======== The data ========

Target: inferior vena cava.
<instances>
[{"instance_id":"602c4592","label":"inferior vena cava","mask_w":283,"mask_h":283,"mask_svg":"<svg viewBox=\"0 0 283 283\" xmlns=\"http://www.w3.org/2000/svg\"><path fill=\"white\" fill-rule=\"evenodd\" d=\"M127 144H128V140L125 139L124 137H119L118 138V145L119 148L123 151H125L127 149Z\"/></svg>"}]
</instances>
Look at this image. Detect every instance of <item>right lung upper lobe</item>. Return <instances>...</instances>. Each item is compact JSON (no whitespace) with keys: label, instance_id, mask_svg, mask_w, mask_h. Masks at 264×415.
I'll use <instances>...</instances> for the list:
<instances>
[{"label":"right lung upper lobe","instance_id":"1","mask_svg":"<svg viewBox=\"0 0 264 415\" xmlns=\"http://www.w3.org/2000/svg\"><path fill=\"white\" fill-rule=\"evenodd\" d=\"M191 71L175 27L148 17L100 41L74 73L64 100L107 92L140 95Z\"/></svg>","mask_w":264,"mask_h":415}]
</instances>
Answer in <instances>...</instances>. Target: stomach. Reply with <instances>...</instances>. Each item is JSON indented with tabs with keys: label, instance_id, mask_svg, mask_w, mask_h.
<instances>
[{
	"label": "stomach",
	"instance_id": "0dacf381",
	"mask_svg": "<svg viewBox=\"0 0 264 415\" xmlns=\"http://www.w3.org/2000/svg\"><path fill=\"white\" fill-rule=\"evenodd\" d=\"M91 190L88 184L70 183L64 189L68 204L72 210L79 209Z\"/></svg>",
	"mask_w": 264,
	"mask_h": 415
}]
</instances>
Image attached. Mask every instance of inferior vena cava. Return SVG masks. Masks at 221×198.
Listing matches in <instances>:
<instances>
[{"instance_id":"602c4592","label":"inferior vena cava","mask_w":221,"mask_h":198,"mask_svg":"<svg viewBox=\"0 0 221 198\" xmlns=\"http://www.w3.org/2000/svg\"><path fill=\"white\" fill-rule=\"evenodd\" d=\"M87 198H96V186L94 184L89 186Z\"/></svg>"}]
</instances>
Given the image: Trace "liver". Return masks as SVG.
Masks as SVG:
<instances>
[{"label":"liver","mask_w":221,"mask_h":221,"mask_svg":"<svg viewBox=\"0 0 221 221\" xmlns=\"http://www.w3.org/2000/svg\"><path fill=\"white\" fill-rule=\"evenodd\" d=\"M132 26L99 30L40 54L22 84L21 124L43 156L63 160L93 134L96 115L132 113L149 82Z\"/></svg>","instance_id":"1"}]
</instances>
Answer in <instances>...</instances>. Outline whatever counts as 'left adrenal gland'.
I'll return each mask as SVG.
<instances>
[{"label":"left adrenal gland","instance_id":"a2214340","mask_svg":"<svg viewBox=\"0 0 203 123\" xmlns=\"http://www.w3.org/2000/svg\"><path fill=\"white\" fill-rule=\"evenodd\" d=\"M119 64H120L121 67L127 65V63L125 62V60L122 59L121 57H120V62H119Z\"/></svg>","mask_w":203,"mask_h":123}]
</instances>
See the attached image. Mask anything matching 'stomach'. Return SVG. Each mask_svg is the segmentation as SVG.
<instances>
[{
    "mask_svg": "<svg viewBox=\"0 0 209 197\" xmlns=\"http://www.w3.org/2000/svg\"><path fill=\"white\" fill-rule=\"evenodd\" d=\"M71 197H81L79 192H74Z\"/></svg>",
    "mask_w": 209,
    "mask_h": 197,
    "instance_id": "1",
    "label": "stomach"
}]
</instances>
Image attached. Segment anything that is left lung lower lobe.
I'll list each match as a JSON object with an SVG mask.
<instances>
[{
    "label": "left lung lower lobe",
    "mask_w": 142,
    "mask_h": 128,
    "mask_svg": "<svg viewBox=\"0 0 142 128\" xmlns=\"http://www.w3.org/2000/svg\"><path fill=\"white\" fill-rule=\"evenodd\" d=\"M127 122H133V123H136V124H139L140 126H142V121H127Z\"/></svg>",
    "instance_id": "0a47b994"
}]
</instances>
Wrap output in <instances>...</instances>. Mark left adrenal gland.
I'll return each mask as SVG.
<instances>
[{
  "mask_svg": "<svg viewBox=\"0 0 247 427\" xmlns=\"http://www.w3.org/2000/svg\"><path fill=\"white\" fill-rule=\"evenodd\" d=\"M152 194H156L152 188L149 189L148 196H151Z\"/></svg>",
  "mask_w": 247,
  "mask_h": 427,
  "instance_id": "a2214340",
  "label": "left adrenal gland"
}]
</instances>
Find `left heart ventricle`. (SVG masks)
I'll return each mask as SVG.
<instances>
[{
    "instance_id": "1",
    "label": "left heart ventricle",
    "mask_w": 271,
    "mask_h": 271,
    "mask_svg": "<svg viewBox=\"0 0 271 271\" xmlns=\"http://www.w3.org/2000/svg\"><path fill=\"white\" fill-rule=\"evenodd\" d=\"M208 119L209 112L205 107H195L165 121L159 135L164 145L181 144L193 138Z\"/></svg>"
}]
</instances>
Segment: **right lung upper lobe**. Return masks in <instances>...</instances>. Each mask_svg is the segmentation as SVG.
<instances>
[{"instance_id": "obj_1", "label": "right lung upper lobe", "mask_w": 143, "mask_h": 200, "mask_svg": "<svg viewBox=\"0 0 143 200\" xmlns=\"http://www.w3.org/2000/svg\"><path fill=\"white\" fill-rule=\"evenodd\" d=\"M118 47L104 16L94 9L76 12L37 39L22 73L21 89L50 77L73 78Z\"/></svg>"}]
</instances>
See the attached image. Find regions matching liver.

========

About this task:
Transcribe the listing shown above in full and without change.

Task answer:
Target: inferior vena cava.
<instances>
[{"instance_id":"602c4592","label":"inferior vena cava","mask_w":283,"mask_h":283,"mask_svg":"<svg viewBox=\"0 0 283 283\" xmlns=\"http://www.w3.org/2000/svg\"><path fill=\"white\" fill-rule=\"evenodd\" d=\"M127 144H128V140L125 139L124 137H119L118 138V145L119 148L123 151H125L127 149Z\"/></svg>"}]
</instances>
Look at this image. Detect every instance of <item>right lung upper lobe</item>. Return <instances>...</instances>. Each item is compact JSON (no whitespace) with keys: label, instance_id, mask_svg, mask_w, mask_h. Masks at 264×415.
I'll use <instances>...</instances> for the list:
<instances>
[{"label":"right lung upper lobe","instance_id":"1","mask_svg":"<svg viewBox=\"0 0 264 415\" xmlns=\"http://www.w3.org/2000/svg\"><path fill=\"white\" fill-rule=\"evenodd\" d=\"M191 71L175 27L148 17L100 41L74 73L64 100L107 92L140 95Z\"/></svg>","mask_w":264,"mask_h":415}]
</instances>
Answer in <instances>...</instances>. Target: stomach. Reply with <instances>...</instances>. Each item is JSON indented with tabs with keys: label, instance_id, mask_svg, mask_w, mask_h.
<instances>
[{
	"label": "stomach",
	"instance_id": "0dacf381",
	"mask_svg": "<svg viewBox=\"0 0 264 415\" xmlns=\"http://www.w3.org/2000/svg\"><path fill=\"white\" fill-rule=\"evenodd\" d=\"M91 190L88 184L70 183L64 189L68 204L72 210L79 209Z\"/></svg>",
	"mask_w": 264,
	"mask_h": 415
}]
</instances>
Image attached. Mask every instance of inferior vena cava. Return SVG masks. Masks at 221×198.
Listing matches in <instances>:
<instances>
[{"instance_id":"602c4592","label":"inferior vena cava","mask_w":221,"mask_h":198,"mask_svg":"<svg viewBox=\"0 0 221 198\" xmlns=\"http://www.w3.org/2000/svg\"><path fill=\"white\" fill-rule=\"evenodd\" d=\"M87 198H96V186L94 184L89 186Z\"/></svg>"}]
</instances>
Given the image: Trace "liver". Return masks as SVG.
Masks as SVG:
<instances>
[{"label":"liver","mask_w":221,"mask_h":221,"mask_svg":"<svg viewBox=\"0 0 221 221\" xmlns=\"http://www.w3.org/2000/svg\"><path fill=\"white\" fill-rule=\"evenodd\" d=\"M132 26L99 30L40 54L22 84L21 124L43 156L63 160L93 134L96 115L132 113L149 82Z\"/></svg>","instance_id":"1"}]
</instances>
Answer in <instances>...</instances>. Outline whatever counts as 'left adrenal gland'.
I'll return each mask as SVG.
<instances>
[{"label":"left adrenal gland","instance_id":"a2214340","mask_svg":"<svg viewBox=\"0 0 203 123\" xmlns=\"http://www.w3.org/2000/svg\"><path fill=\"white\" fill-rule=\"evenodd\" d=\"M119 64H120L121 67L127 65V63L125 62V60L122 59L121 57H120V62H119Z\"/></svg>","mask_w":203,"mask_h":123}]
</instances>
See the attached image. Mask anything matching 'stomach'. Return SVG. Each mask_svg is the segmentation as SVG.
<instances>
[{
    "mask_svg": "<svg viewBox=\"0 0 209 197\" xmlns=\"http://www.w3.org/2000/svg\"><path fill=\"white\" fill-rule=\"evenodd\" d=\"M71 197H81L79 192H74Z\"/></svg>",
    "mask_w": 209,
    "mask_h": 197,
    "instance_id": "1",
    "label": "stomach"
}]
</instances>
Image attached. Segment anything that is left lung lower lobe.
I'll list each match as a JSON object with an SVG mask.
<instances>
[{
    "label": "left lung lower lobe",
    "mask_w": 142,
    "mask_h": 128,
    "mask_svg": "<svg viewBox=\"0 0 142 128\" xmlns=\"http://www.w3.org/2000/svg\"><path fill=\"white\" fill-rule=\"evenodd\" d=\"M127 122H133V123H136V124H139L140 126H142V121H127Z\"/></svg>",
    "instance_id": "0a47b994"
}]
</instances>
Wrap output in <instances>...</instances>. Mark left adrenal gland.
I'll return each mask as SVG.
<instances>
[{
  "mask_svg": "<svg viewBox=\"0 0 247 427\" xmlns=\"http://www.w3.org/2000/svg\"><path fill=\"white\" fill-rule=\"evenodd\" d=\"M152 194H156L152 188L149 189L148 196H151Z\"/></svg>",
  "mask_w": 247,
  "mask_h": 427,
  "instance_id": "a2214340",
  "label": "left adrenal gland"
}]
</instances>
Find `left heart ventricle`. (SVG masks)
I'll return each mask as SVG.
<instances>
[{
    "instance_id": "1",
    "label": "left heart ventricle",
    "mask_w": 271,
    "mask_h": 271,
    "mask_svg": "<svg viewBox=\"0 0 271 271\" xmlns=\"http://www.w3.org/2000/svg\"><path fill=\"white\" fill-rule=\"evenodd\" d=\"M208 119L209 112L205 107H195L165 121L159 135L164 145L181 144L193 138Z\"/></svg>"
}]
</instances>
Segment: **right lung upper lobe**. Return masks in <instances>...</instances>. Each mask_svg is the segmentation as SVG.
<instances>
[{"instance_id": "obj_1", "label": "right lung upper lobe", "mask_w": 143, "mask_h": 200, "mask_svg": "<svg viewBox=\"0 0 143 200\" xmlns=\"http://www.w3.org/2000/svg\"><path fill=\"white\" fill-rule=\"evenodd\" d=\"M118 47L104 16L94 9L76 12L37 39L22 73L21 89L50 77L73 78Z\"/></svg>"}]
</instances>
See the attached image. Find regions matching liver.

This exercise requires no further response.